One of the most freeing things I get to say to people is also one of the simplest: your reaction makes sense.
We're often taught to see anxiety as a glitch — proof that something is wrong with us. But in decades of clinical work, I've come to see it differently. Anxiety is usually a protective system working exactly as designed. The problem isn't that it's broken. The problem is that it's loyal, fast, and not very good at telling the difference between a real threat and a remembered one.
A system built for survival
When your brain senses danger, it doesn't pause to deliberate. It acts. Heart rate climbs, breath shortens, attention narrows, muscles ready themselves. This is the fight-or-flight response, and for most of human history it kept us alive.
The catch is that the same machinery fires whether the threat is a predator or a difficult email, a real emergency or an old wound being brushed. Your body responds to the meaning of a situation, not just its facts.
Why "just calm down" never works
If anxiety were a thinking problem, we could reason our way out of it. But it lives lower than thought — in the body, in systems that evolved long before language. That's why telling an anxious person to "just relax" lands so poorly. You can't argue a nervous system out of a state it entered for protective reasons.

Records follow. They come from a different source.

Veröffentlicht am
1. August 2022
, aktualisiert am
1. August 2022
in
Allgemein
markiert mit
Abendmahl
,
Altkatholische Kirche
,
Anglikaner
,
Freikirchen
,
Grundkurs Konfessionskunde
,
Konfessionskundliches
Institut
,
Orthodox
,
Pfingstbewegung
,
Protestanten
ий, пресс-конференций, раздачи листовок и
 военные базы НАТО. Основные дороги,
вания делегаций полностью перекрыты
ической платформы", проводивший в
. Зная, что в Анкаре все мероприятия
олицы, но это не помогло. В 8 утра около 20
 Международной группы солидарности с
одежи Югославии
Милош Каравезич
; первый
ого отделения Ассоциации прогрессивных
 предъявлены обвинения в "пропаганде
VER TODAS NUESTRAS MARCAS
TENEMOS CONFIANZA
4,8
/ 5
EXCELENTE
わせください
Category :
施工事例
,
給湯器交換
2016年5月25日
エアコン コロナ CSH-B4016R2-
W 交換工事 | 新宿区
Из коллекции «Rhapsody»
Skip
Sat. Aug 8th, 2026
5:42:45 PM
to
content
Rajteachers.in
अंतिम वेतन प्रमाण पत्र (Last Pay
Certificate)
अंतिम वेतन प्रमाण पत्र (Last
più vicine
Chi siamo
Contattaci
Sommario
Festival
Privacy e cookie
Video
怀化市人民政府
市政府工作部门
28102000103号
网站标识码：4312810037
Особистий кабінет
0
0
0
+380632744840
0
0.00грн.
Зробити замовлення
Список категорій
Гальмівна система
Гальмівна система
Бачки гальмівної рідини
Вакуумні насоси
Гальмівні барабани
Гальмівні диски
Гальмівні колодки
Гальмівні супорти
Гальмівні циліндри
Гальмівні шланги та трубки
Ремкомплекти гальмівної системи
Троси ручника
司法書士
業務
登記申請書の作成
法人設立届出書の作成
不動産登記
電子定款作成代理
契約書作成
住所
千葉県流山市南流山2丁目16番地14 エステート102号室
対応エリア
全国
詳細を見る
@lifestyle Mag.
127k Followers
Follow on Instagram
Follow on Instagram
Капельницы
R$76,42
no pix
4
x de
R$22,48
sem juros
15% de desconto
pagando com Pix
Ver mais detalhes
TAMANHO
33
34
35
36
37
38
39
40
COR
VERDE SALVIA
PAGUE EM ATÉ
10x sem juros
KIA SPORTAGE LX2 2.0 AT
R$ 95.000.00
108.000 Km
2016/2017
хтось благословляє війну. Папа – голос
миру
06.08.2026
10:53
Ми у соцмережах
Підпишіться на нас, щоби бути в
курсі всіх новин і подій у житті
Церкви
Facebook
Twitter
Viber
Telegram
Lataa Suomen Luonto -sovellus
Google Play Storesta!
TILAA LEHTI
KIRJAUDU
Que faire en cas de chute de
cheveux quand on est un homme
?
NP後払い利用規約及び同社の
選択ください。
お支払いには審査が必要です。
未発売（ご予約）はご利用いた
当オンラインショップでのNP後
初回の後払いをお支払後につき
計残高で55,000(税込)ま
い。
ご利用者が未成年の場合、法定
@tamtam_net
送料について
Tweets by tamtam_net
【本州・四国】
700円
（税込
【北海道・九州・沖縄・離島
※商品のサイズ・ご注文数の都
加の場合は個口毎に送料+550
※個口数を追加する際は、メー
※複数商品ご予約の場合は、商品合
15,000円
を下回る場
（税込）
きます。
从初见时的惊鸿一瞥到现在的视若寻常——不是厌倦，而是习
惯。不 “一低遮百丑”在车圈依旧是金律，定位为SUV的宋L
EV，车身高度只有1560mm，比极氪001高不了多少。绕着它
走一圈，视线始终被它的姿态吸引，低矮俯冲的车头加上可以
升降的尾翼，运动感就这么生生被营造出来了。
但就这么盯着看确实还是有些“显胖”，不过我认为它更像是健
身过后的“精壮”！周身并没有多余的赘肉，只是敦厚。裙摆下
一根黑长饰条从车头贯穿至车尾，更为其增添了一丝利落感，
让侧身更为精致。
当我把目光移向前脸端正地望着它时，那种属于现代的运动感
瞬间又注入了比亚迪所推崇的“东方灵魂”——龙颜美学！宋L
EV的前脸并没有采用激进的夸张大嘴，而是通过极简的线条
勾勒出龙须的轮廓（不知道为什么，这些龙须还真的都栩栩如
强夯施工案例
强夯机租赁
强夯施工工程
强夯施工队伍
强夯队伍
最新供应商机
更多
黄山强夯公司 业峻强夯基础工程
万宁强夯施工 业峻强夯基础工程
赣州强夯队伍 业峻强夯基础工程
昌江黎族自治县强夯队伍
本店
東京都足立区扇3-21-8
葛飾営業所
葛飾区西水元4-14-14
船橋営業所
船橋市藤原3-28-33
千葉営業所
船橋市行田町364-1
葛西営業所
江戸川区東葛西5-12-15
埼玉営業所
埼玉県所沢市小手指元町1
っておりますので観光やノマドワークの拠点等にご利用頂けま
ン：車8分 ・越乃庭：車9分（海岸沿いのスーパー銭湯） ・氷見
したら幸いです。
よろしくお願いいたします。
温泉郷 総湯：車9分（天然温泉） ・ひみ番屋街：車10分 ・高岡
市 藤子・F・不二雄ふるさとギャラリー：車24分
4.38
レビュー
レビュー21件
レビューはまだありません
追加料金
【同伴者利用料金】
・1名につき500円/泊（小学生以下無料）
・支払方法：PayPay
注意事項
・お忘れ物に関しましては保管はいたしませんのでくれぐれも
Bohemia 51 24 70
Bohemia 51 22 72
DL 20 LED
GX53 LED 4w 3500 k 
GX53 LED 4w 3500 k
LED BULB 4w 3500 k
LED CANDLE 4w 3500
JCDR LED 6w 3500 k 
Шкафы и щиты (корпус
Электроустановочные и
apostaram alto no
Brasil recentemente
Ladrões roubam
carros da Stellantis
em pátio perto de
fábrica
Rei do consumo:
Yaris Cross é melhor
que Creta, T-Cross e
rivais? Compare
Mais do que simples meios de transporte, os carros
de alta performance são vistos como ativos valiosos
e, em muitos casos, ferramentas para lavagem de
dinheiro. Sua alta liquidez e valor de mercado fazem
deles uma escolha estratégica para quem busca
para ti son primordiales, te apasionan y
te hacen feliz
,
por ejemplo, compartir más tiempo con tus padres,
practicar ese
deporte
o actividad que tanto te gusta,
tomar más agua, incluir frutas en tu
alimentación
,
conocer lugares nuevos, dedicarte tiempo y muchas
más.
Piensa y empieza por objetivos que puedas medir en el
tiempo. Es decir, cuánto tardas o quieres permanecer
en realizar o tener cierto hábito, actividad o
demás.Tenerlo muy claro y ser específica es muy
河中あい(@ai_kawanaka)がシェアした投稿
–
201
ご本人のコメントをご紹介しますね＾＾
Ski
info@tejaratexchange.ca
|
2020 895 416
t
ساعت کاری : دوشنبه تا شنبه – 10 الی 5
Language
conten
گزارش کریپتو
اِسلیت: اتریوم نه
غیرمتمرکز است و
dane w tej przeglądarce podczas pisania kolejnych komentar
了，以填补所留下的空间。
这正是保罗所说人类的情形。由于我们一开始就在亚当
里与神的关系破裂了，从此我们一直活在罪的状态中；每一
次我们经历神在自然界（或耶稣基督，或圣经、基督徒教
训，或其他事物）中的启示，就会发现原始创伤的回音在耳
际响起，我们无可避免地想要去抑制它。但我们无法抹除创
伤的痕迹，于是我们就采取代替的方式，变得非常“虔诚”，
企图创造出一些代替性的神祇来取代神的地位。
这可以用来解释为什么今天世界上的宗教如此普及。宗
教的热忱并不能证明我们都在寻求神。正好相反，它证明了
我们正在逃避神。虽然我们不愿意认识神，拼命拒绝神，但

What does help is working with the body on its own terms: slowing the breath, grounding through the senses, moving the energy, reaching for connection, finding a steadier rhythm. These aren't tricks. They're ways of sending the body a different signal — you're safe enough, for now.
A gentler starting point
So before you treat your anxiety as an enemy, try this reframe: it's a smoke alarm, not a character flaw. Sometimes it catches real fire. Sometimes it's set off by burnt toast. Either way, the goal isn't to rip out the alarm — it's to learn its patterns, thank it for trying, and teach your body that this particular moment is one it can move through.
That shift, from what's wrong with me to what is this trying to protect — is often where real change begins.
This is reflection and education, not treatment. If anxiety is interfering with your life, a licensed professional can help. If you're in crisis, call or text 988 in the U.S.